The person most responsible for reintroducing God and the Bible into mainstream secular culture today is not a pastor, a Scripture scholar, or a bishop, but a psychology professor with no church membership.
Jordan Peterson’s lectures and writings on psychology, philosophy, and religion have been a cultural phenomenon, attracting tens of thousands to arenas and millions to his social media sites, and prompting many to leave behind secularism and reconsider Christianity.
Yet Peterson’s own thought is marked by a tensive suspension between archetype and reality—between the ideal of Christ and the God who acts in history. When asked if he himself is a believer, Peterson responds, “I try to live as if God exists.” More recently, in the wake of great personal suffering, Peterson’s wrestling with the figure of Christ and, in his own wording, the profoundly “sane” quality of Catholicism, has reached a kind of crescendo in both his life and work.
Jordan Peterson, God, and Christianity: The Search for a Meaningful Life is the first systematic analysis, from a Christian perspective, of both Peterson’s biblical series on YouTube and his bestselling book 12 Rules for Life, with an epilogue examining its sequel, Beyond Order.
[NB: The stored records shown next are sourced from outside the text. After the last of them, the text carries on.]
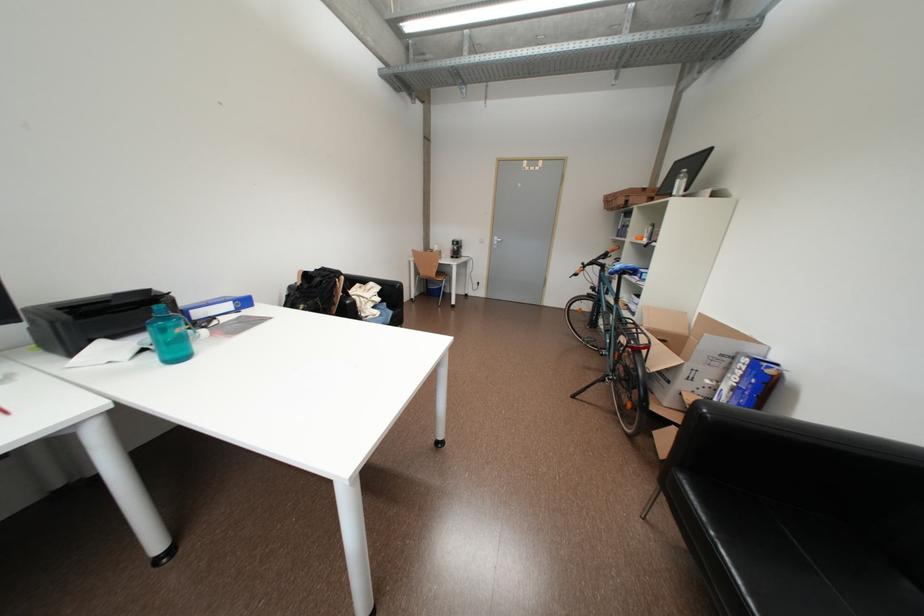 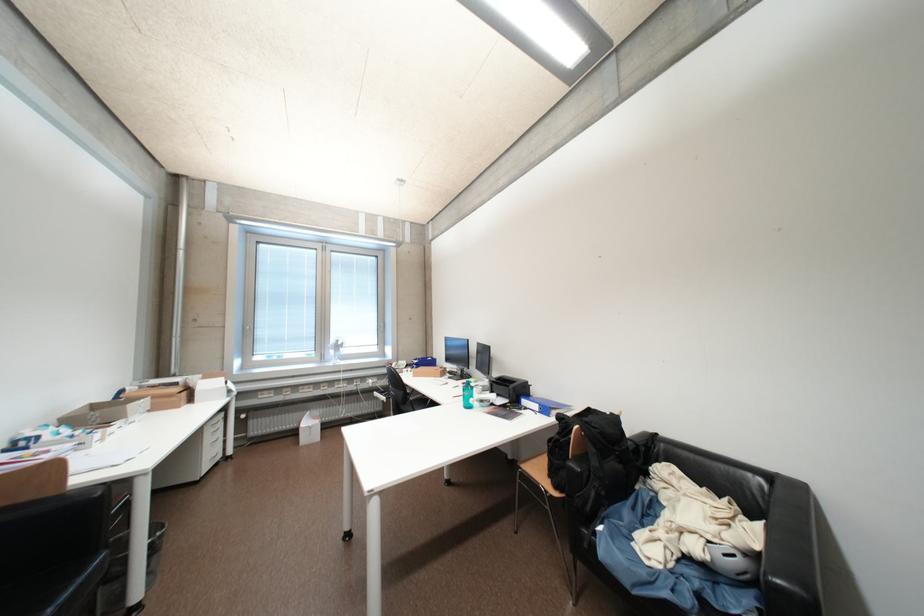 Where in the second image is the point corresponding to (261,307) from the first image?

(555, 418) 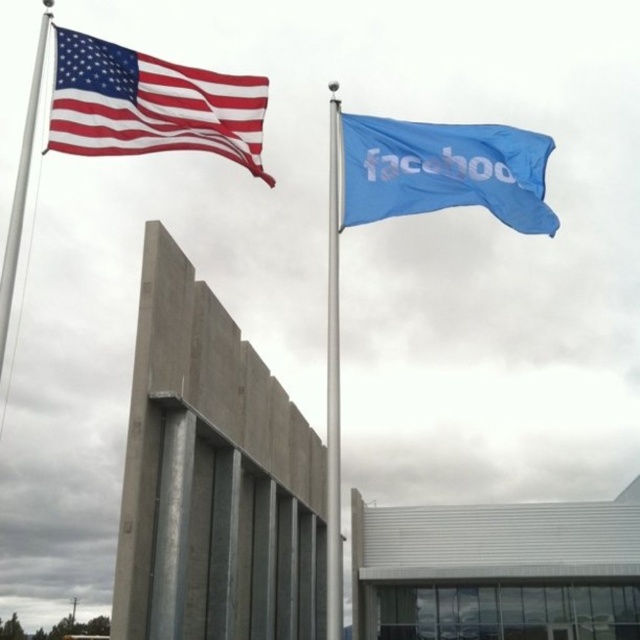 You are standing in front of the building with two flags. There are two points marked in the scene. Point A is at coordinates point (208, 145) and Point B is at point (3, 259). Which point is closer to you?

Point B at point (3, 259) is closer to you because it is less further to the camera than point A at point (208, 145). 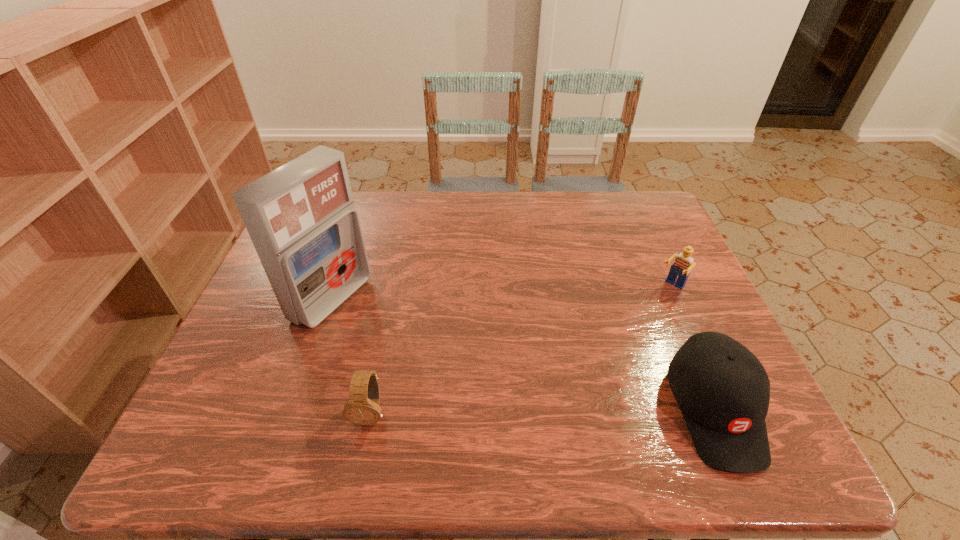 Locate an element on the screen. The image size is (960, 540). free space on the desktop that is between the third object from right to left and the baseball cap and is positioned on the front-facing side of the tallest object is located at coordinates (565, 411).

Locate an element on the screen. The width and height of the screenshot is (960, 540). vacant space on the desktop that is between the third object from right to left and the baseball cap and is positioned on the face of the Lego is located at coordinates (545, 411). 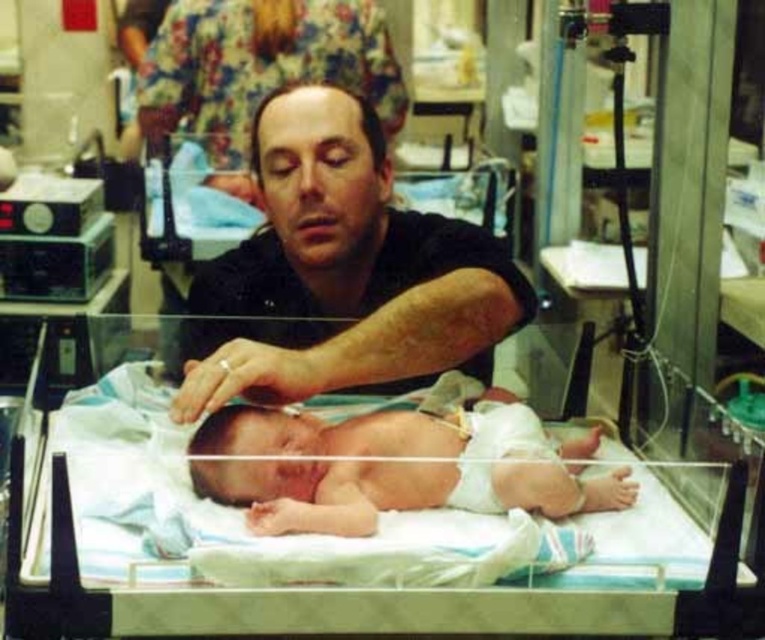 You are a nurse standing at the camera position and need to check the incubator. Is the smooth skin man at center blocking your view of the incubator?

The smooth skin man at center is 1.07 meters from the camera, so he is close enough to potentially block the view of the incubator. You should ask him to move aside or adjust your position to ensure clear access to the incubator for inspection.

You are a nurse in the hospital and need to place a medical kit between the white fabric hospital bed at center and the smooth skin man at center. The medical kit is 10 inches long. Will it fit between them?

Christopher Kaczor and Matthew R. Petrusek draw readers into the depths of Peterson’s thought on Scripture, suffering, and meaning, exploring both the points of contact with Christianity and the ways in which faith fulfills Peterson’s project. Taking the “mere Christianity” of C.S. Lewis as its point of departure, Jordan Peterson, God, and Christianity is an indispensable analysis, not only for Christians hoping to better understand the significance of the Peterson phenomenon, but also for Peterson fans who are, perhaps for the first time in their lives, thinking seriously about what it might mean to believe.